Photo: Terezínská štafeta
Né à Prague en 1929, Hanuš Hachenburg passe son enfance dans un orphelinat juif depuis lequel il est déporté à Terezín. Servant de modèle pour la propagande nazie, le ghetto de Terezín soutient la création culturelle qui est soumise à une censure drastique. Néanmoins, quelques œuvres clandestines paraissent en plus de la production officielle, notamment le magazine littéraire « Vedem », publié par les garçons de la baraque numéro 1. Docteur en études théâtrales à l’Université de Strasbourg et directrice artistique de la compagnie Rodéo d’âme, Claire Audhuy décrit sa découverte de la pièce lors des recherches qu’elle a effectuées sur le théâtre de l’extrême :

« J’ai trouvé la pièce ‘On a besoin d’un fantôme’ d’Hanuš Hachenburg dans les archives du mémorial de Terezín. J’étais venue pour chercher dans les archives sans vraiment savoir ce que j’allais trouver. J’ai feuilleté par hasard le magazine ‘Vedem’, qui est un magazine clandestin créé par des jeunes enfants de Terezín. Je pense que je n’étais pas sur le bon chemin. J’étais en train de chercher une pièce de théâtre et je regardais un manuscrit du journal clandestin, donc, normalement, il n’y avait pas vraiment de lien. Et par hasard, dans les huit cents pages de ce magazine ‘Vedem’, il y avait la pièce de théâtre ‘On a besoin d’un fantôme’. C’était vraiment une grande surprise et un accident. Je n’aurais jamais dû la trouver normalement. »
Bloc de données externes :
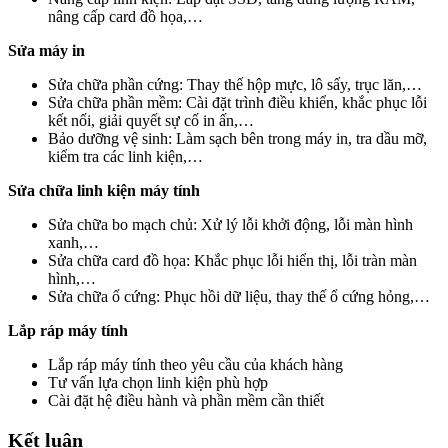
nâng cấp card đồ họa,…
Sửa máy in
Sửa chữa phần cứng: Thay thế hộp mực, lô sấy, trục lăn,…
Sửa chữa phần mềm: Cài đặt trình điều khiển, khắc phục lỗi
kết nối, giải quyết sự cố in ấn,…
Bảo dưỡng vệ sinh: Làm sạch bên trong máy in, tra dầu mỡ,
kiểm tra các linh kiện,…
Sửa chữa linh kiện máy tính
Sửa chữa bo mạch chủ: Xử lý lỗi khởi động, lỗi màn hình
xanh,…
Sửa chữa card đồ họa: Khắc phục lỗi hiển thị, lỗi tràn màn
hình,…
Sửa chữa ổ cứng: Phục hồi dữ liệu, thay thế ổ cứng hỏng,…
Lắp ráp máy tính
Lắp ráp máy tính theo yêu cầu của khách hàng
Tư vấn lựa chọn linh kiện phù hợp
Cài đặt hệ điều hành và phần mềm cần thiết
Kết luận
'On a besoin d’un fantôme',  photo: Rodéo d’âme
Conservée grâce à un rescapé de Terezín, Zdeněk Taussig, la pièce dont l’auteur est mort quelques mois plus tard à Auschwitz-Birkenau, a été montée pour la première fois en 2001 par un Australien, Garry Friendmann. Même si elle a ensuite été reprise en 2011 par des étudiants pragois du lycée Přírodní, l’œuvre n’avait encore jamais fait l’objet d’une publication. Claire Audhuy explique pourquoi non seulement la pièce mais aussi l’histoire de son jeune auteur Hanuš Hachenburg lui tiennent particulièrement à cœur :

« Il a été déporté à Terezín, puis il est mort à Auschwitz. A Terezín, il a écrit une pièce de théâtre clandestine. Il ne nous reste plus rien d’Hanuš puisqu’il avait treize ans. Donc, je pense qu’il a été plutôt oublié. La seule chose visible qui reste d’Hanuš à Prague, c’est une petite plaque mémorielle qui a été posée au sol devant son orphelinat. »
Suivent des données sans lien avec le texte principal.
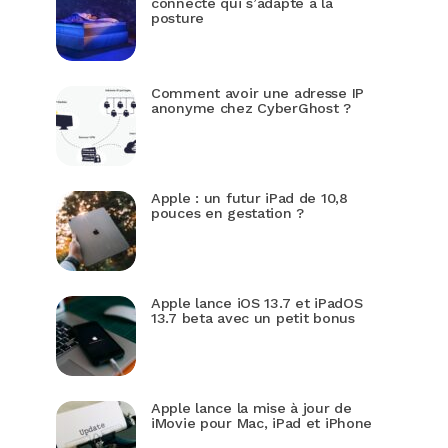
connecté qui s’adapte à la
posture
Comment avoir une adresse IP
anonyme chez CyberGhost ?
Apple : un futur iPad de 10,8
pouces en gestation ?
Apple lance iOS 13.7 et iPadOS
13.7 beta avec un petit bonus
Apple lance la mise à jour de
iMovie pour Mac, iPad et iPhone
En 2014, Claire Audhuy a également mis sur pied un projet spécial afin de présenter cette œuvre et son contexte historique aux élèves des écoles de Genève, en Suisse. Divisés en dix groupes, quelques 140 élèves âgés de treize et quatorze ans ont eu la possibilité de monter cette pièce à l’aide de professionnels du théâtre. Claire Audhuy revient sur cette expérience :

Terezín,  photo: Godot13,  CC BY-SA 3.0 Unported
« Le texte de la pièce ‘On a besoin d’un fantôme’ est assez compliqué. C’est-à-dire qu’il y a beaucoup d’humour noir et surtout beaucoup de références historiques. Si la pièce pouvait être assez claire pour Hanuš et ses camarades en 1943, elle n’était pas tout-à-fait abordable pour des élèves d’aujourd’hui. Nous avons dû expliquer certaines parties et surtout le contexte dans lequel elle a été écrite. Au début, les élèves étaient tout-à-fait perturbés par le texte et ils ne comprenaient pas un certain nombre des choses. Ils avaient surtout une grande appréhension du texte. Ils n’imaginaient pas une seconde que le texte puisse être drôle. Alors que pour moi, il est très drôle. »

Préfacée par George Brady, rescapé de Terezín et camarade de déportation d’Hanuš Hachenburg, la publication, qui a bénéficié du soutien de la Fondation pour la Mémoire de la Shoah, contient également le fac-similé tchèque, des dessins du ghetto ainsi que divers poèmes du même auteur.